I am particularly amused that we have now documented, in replicable detail, the Kroos Lab MrpC ChIP analysis. We also have the best documentation for Jeff Barrick's breseq software, I think; this is what is used to analyze the Long Term Evolution Experiment lines -- and I can't wait for the anti-evolutionists to pounce on that... "Titus Brown -- making evolution experiments accessible to creationists." Yay?
There were a number of problems and mistakes that we had to steamroller through. In particular, more background and more advanced tutorials would have be great, but we just didn't have time to write them. Some 454, Helicos, and SOLiD data sets (and next year, PacBio?) would be a good addition.

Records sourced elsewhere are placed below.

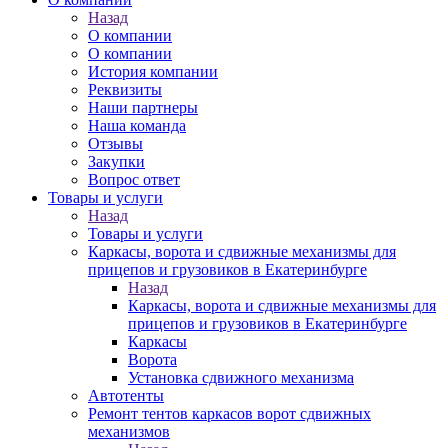
Назад
О компании
О компании
История компании
Реквизиты
Наши партнеры
Наша команда
Отзывы
Закупки
Вопрос ответ
Товары и услуги
Назад
Товары и услуги
Каркасы, ворота и сдвижные механизмы для
прицепов и грузовиков в Екатеринбурге
Назад
Каркасы, ворота и сдвижные механизмы для
прицепов и грузовиков в Екатеринбурге
Каркасы
Ворота
Установка сдвижного механизма
Автотенты
Ремонт тентов каркасов ворот сдвижных
механизмов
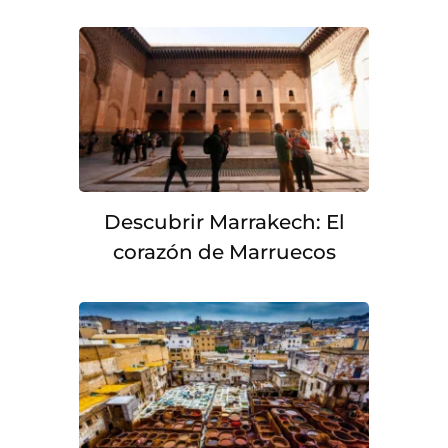
Descubrir Marrakech: El
corazón de Marruecos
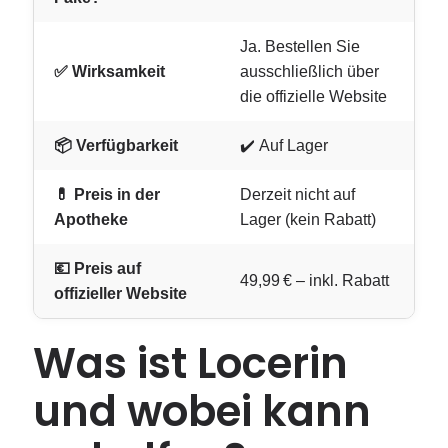
Ja. Bestellen Sie
✅ Wirksamkeit
ausschließlich über
die offizielle Website
📦 Verfügbarkeit
✔️ Auf Lager
💊 Preis in der
Derzeit nicht auf
Apotheke
Lager (kein Rabatt)
💶 Preis auf
49,99 € – inkl. Rabatt
offizieller Website
Was ist Locerin
und wobei kann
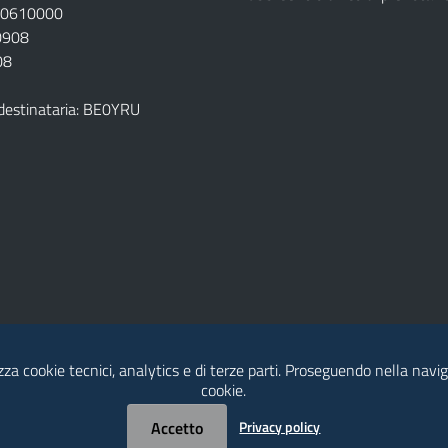
920610000
00908
08
destinataria: BE0YRU
izza cookie tecnici, analytics e di terze parti. Proseguendo nella naviga
della ASL
cookie.
Accetto
Privacy policy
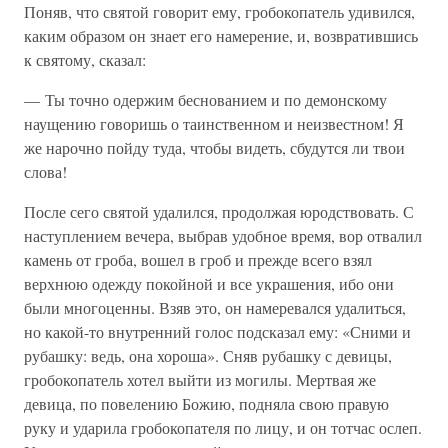
Поняв, что святой говорит ему, гробокопатель удивился,
каким образом он знает его намерение, и, возвратившись
к святому, сказал:
— Ты точно одержим беснованием и по демонскому
наущению говоришь о таинственном и неизвестном! Я
же нарочно пойду туда, чтобы видеть, сбудутся ли твои
слова!
После сего святой удалился, продолжая юродствовать. С
наступлением вечера, выбрав удобное время, вор отвалил
камень от гроба, вошел в гроб и прежде всего взял
верхнюю одежду покойной и все украшения, ибо они
были многоценны. Взяв это, он намеревался удалиться,
но какой-то внутренний голос подсказал ему: «Сними и
рубашку: ведь, она хороша». Сняв рубашку с девицы,
гробокопатель хотел выйти из могилы. Мертвая же
девица, по повелению Божию, подняла свою правую
руку и ударила гробокопателя по лицу, и он тотчас ослеп.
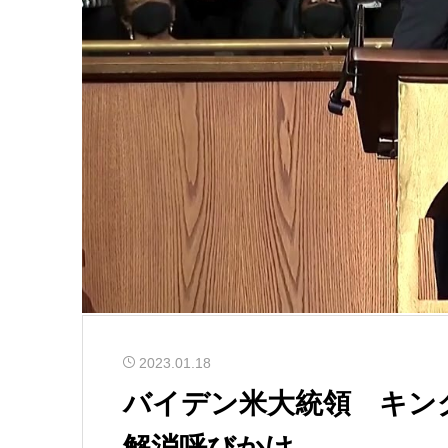
2023.01.18
バイデン米大統領 キン
解消呼びかけ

We had a general lack of multiplexing data, which is becoming a Big Thing now that sequencing is so ridiculously deep. I would also like to introduce additional real data analyses next year, reprising things like the Cufflinks analysis and whole-vertebrate-genome ChIP-seq/mRNAseq a la the Wold Lab. I'm weighing adding metagenomics data analysis in for a day, although it's a pretty separate field of inquiry (and frankly much harder in terms of "unknown unknowns"). We also desperately need some plant genomics expertise, because frankly I know nothing about plant genomes; my last-minute plant genomics TA fell through due to lack of planning on my part. (Conveniently, plant genomics is something MSU is particularly good at, so I'm sure I can find someone next year.)
Oops, did I say next year? Well, yes. If I can find funding for my princely salary, then I will almost certainly run the course again next year. I can cover TAs and my own room/board and speakers with workshop fees, but if I'm going to keep room+board+fees under $1000/student -- a practical necessity for most -- there's no way I can pay myself, too. And while this year I relied on my lovely, patient, and frankly long-suffering wife to hold down the home fort while I was away for two weeks, I simply can't put her through that again, so I will need to pay for a nanny next year. So doing it for free is not an option.
In other words, if you are a sequencing company, or an NIH/NSF/USDA program director, interested in keeping this going, please get in touch. I plan to apply for this Initiative to Maximize Research Education in Genomics in September, but I am not confident of getting that on the first try, and in any case I will need letters of support from interested folks. So drop me a note at firstname.lastname@example.org.
Course development this year was sponsored by the MSU Gene Expression in Disease and Development, to whom I am truly grateful. The course would simply not have been possible without their support.
My overall conclusion is that it is possible to teach bench biologists with no prior computational experience to achieve at least minimal competency in real-world data analysis of next-generation sequencing data. I can't conclusively demonstrate this without doing a better job of course evaluation, and of course only time will tell if it sticks for any of the students, but right now I'm feeling pretty good about the course overall. Not to mention massively relieved.
p.s. Update from one student -- "It's not even 12 o'clock Monday morning and I'm already getting people asking me how to run assemblies and analyze data." Heh.